In 2021, over 60,000 individuals in the U.S. alone will be diagnosed with pancreatic cancer. Researchers are turning to machine learning (ML) to help identify those most at risk of developing the disease, such that they can access early interventions.
In the study, published in PLOS ONE, researchers describe how they analyzed health records from over 1,000 patients in the UK, up to two years before their pancreatic cancer diagnosis. They used this data to train an ML algorithm to distinguish patients at risk.

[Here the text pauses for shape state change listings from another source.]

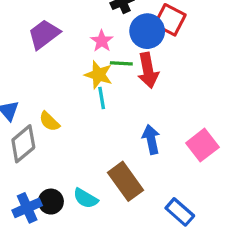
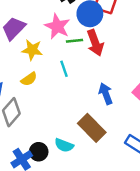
pink star: (102, 41) -> (57, 26), size x1.5
yellow star: (98, 75) -> (32, 50), moved
yellow semicircle: (49, 121) -> (29, 79), moved, turned -70

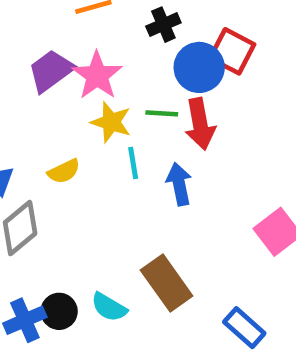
pink star: (57, 26) -> (97, 75), moved
yellow star: (32, 50) -> (111, 122), moved
blue arrow: (106, 94) -> (179, 184), moved

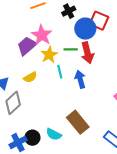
purple trapezoid: (51, 71) -> (27, 46), moved
yellow star: (111, 122) -> (49, 55), turned 30

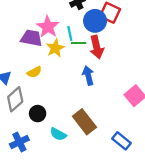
purple trapezoid: (27, 46) -> (31, 38), turned 50
cyan line: (60, 72) -> (70, 33), moved
black circle: (32, 138) -> (38, 114), moved

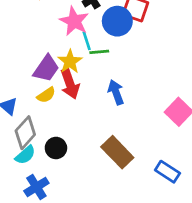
pink star: (48, 27) -> (74, 21), moved
purple trapezoid: (31, 38) -> (46, 69), moved, turned 120
red arrow: (97, 47) -> (70, 84), moved
cyan semicircle: (58, 134) -> (25, 155), moved, turned -63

The ML system found 41 percent of the patients to be in the high-risk category, up to 20 months before they receive the diagnosis. The test had a 72 percent sensitivity, meaning the ability to successfully identify those who went on to develop pancreatic cancer. 59 percent of people who did not end up getting pancreatic cancer were categorized as low risk by the algorithm. The specificity and sensitivity of the system can be refined and improved with additional work, say the authors.
"Each year, 460,000 people worldwide are diagnosed with pancreatic cancer, and only around 5% of those diagnosed survive for five years or more,” explained co-lead author Ananya Malhotra. “This low survival is because patients are usually diagnosed very late. Recent progress has been made in identifying biomarkers in the blood and urine, but these tests cannot be used for population screening as they would be very expensive and potentially harmful due to the psychological distress of excess testing.
"Although preliminary, this study offers some hope for a new early diagnosis for pancreatic cancer which until now remains elusive."